> What you have to do
If pictures appear among the lines below, leave them out while you return exactly the lines from the one with "January 2025" through the one with "Security/Privacy".

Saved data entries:
=== Begin Enclosure ===

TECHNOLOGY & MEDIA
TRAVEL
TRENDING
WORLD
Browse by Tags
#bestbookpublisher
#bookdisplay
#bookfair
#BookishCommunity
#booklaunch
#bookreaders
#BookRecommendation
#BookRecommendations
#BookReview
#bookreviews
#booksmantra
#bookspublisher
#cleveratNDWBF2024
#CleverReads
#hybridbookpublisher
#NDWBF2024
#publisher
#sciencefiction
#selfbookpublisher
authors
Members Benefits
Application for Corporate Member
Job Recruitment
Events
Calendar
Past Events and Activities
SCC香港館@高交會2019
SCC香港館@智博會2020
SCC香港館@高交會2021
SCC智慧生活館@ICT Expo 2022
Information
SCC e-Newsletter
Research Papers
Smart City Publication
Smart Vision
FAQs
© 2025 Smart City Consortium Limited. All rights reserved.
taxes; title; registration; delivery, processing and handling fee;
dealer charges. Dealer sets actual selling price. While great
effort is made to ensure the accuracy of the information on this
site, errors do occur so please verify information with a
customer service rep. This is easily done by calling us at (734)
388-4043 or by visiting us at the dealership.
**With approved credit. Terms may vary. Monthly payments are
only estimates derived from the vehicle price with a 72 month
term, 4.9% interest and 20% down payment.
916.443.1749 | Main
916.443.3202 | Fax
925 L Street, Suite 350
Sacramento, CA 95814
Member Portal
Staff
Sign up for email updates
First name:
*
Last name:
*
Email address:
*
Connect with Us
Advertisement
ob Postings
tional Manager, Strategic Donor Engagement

=== End Enclosure ===
=== Begin Enclosure ===

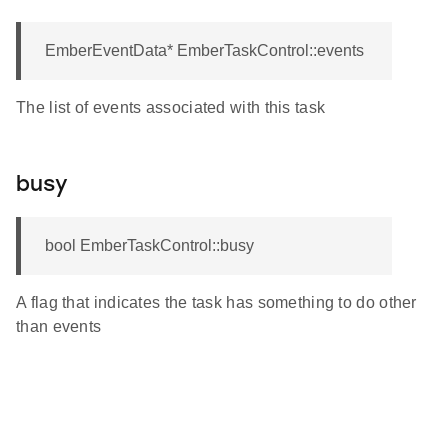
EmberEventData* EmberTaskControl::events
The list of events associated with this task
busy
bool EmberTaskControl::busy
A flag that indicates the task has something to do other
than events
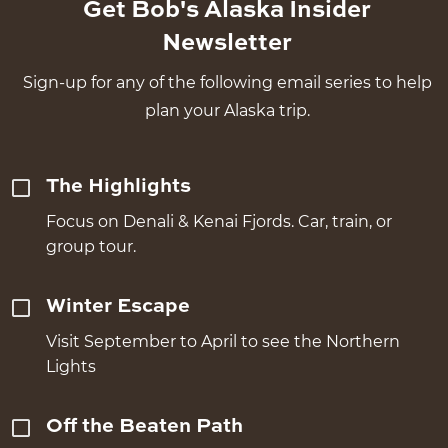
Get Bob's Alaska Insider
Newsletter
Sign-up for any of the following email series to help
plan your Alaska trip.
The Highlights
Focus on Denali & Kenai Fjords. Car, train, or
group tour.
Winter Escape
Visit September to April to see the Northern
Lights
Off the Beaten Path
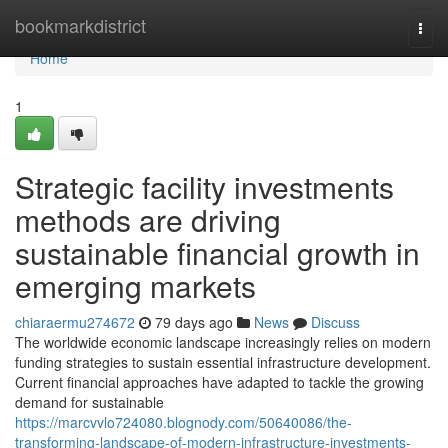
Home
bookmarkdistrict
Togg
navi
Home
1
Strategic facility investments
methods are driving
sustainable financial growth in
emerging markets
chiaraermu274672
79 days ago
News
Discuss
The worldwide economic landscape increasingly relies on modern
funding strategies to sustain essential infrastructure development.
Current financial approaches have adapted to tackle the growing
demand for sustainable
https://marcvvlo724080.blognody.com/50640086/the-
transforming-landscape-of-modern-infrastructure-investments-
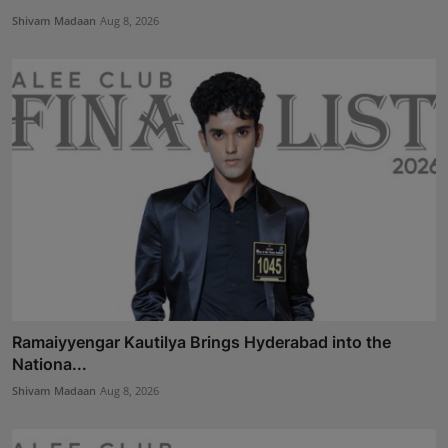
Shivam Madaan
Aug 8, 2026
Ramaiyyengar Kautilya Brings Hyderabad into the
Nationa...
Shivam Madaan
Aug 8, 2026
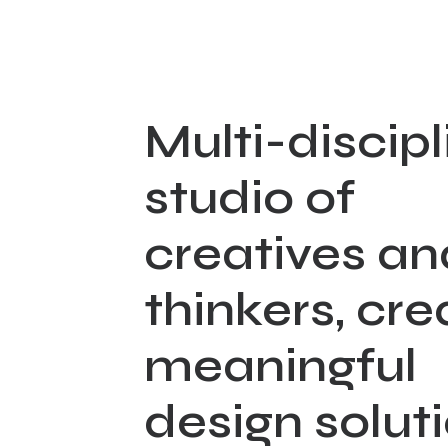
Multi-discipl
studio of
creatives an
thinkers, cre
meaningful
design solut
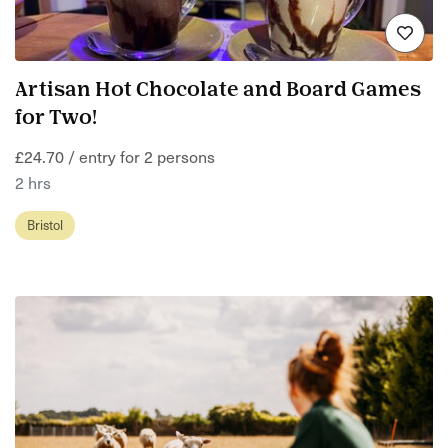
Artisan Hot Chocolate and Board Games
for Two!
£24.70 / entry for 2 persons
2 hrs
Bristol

=== End Enclosure ===
=== Begin Enclosure ===

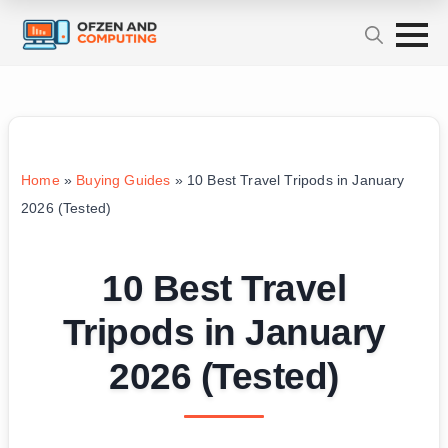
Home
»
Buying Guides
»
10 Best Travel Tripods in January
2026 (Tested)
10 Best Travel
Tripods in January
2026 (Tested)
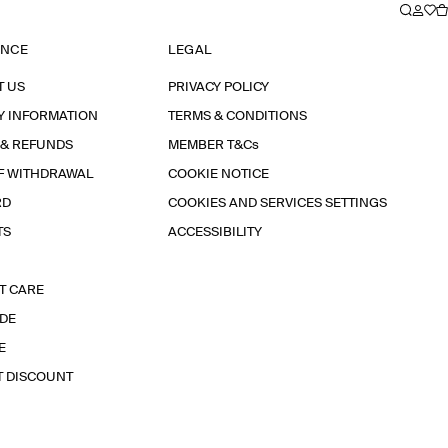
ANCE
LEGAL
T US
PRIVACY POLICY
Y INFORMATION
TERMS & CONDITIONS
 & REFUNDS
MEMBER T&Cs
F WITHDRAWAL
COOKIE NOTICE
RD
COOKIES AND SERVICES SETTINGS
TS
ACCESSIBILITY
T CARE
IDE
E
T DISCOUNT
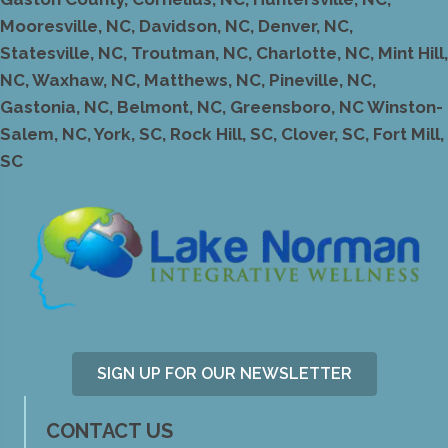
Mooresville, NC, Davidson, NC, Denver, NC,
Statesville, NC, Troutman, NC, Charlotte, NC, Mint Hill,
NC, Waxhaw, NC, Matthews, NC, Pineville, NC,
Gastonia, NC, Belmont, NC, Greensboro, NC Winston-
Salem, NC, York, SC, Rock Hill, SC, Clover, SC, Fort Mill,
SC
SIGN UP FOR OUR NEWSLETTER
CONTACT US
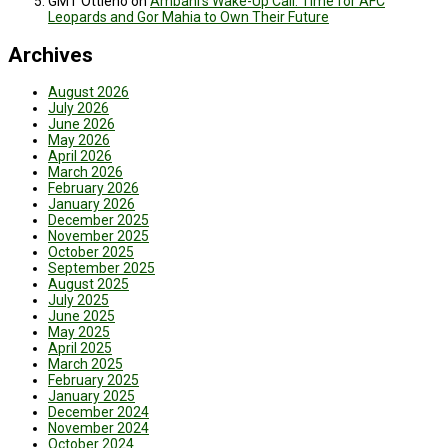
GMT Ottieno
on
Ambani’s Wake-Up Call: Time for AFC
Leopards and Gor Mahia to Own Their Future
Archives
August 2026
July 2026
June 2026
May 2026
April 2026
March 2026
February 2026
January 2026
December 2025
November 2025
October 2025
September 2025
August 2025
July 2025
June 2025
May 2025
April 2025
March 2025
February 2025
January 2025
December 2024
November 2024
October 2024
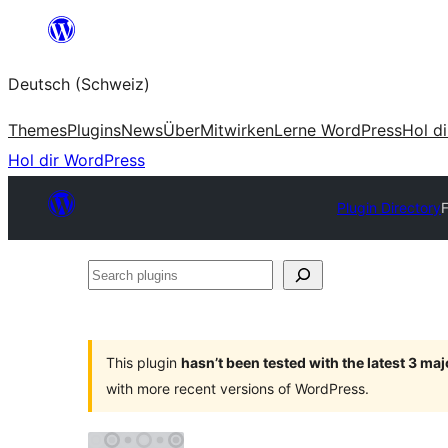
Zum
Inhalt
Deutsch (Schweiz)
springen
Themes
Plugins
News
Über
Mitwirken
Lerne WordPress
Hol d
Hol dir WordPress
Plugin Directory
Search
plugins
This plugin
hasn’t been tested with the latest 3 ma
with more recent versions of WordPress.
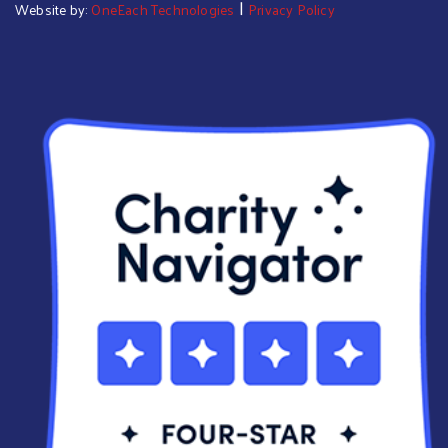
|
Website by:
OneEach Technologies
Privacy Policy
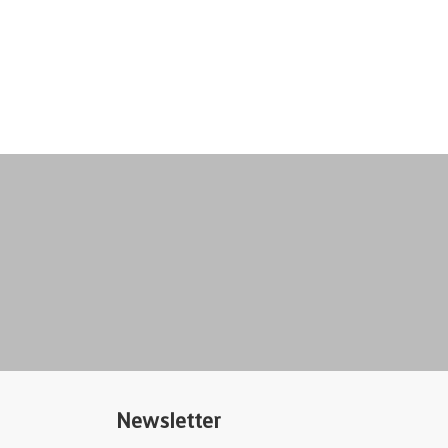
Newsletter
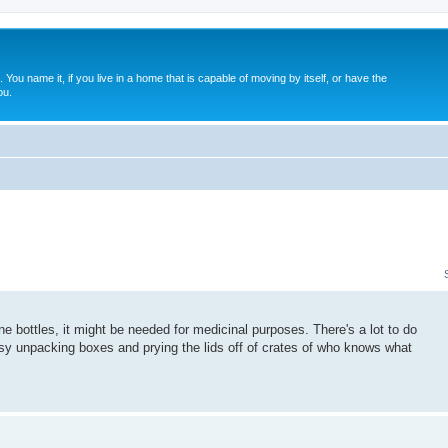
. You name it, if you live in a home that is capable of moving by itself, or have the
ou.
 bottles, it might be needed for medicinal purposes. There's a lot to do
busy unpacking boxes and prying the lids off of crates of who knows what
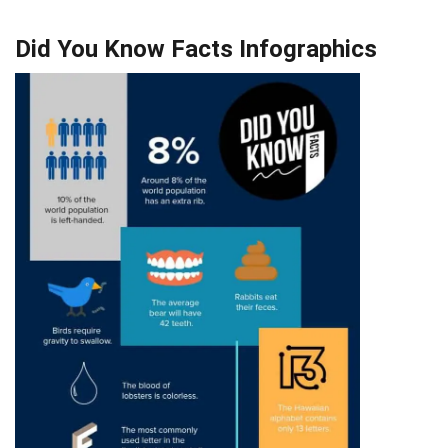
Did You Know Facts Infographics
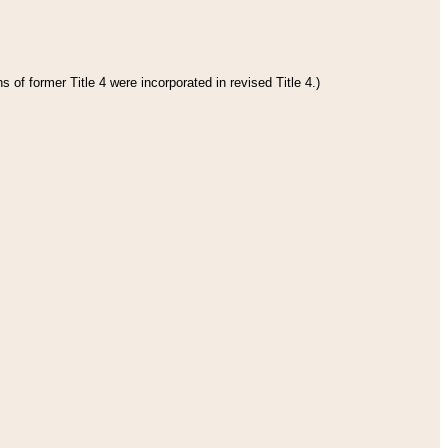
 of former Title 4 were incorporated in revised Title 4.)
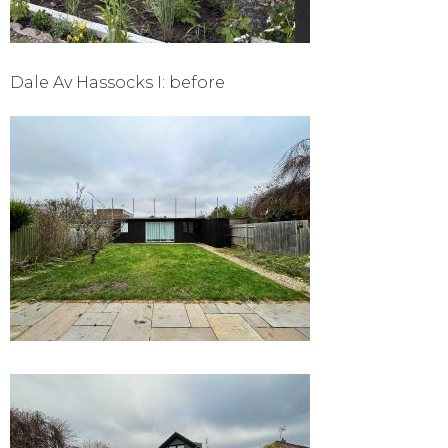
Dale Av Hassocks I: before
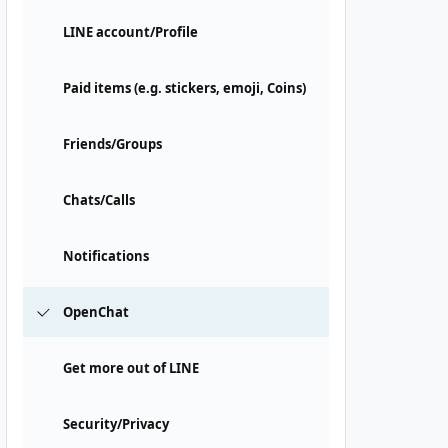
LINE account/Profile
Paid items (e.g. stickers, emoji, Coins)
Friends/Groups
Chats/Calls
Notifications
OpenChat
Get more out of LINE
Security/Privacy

=== End Enclosure ===

> Task response
January 2025
December 2024
November 2024
October 2024
Zum
Inhalt
Deutsch (Schweiz)
springen
Themes
Plugins
News
Über
Mitwirken
Lerne WordPress
Hol d
Hol dir WordPress
Plugin Directory
Search
plugins
This plugin
hasn’t been tested with the latest 3 ma
with more recent versions of WordPress.
|
Website by:
OneEach Technologies
Privacy Policy
Newsletter
. You name it, if you live in a home that is capable of moving by itself, or have the
ou.
 bottles, it might be needed for medicinal purposes. There's a lot to do
busy unpacking boxes and prying the lids off of crates of who knows what
Did You Know Facts Infographics
 of former Title 4 were incorporated in revised Title 4.)
Dale Av Hassocks I: before
LINE account/Profile
Paid items (e.g. stickers, emoji, Coins)
Friends/Groups
Chats/Calls
Notifications
OpenChat
Get more out of LINE
Security/Privacy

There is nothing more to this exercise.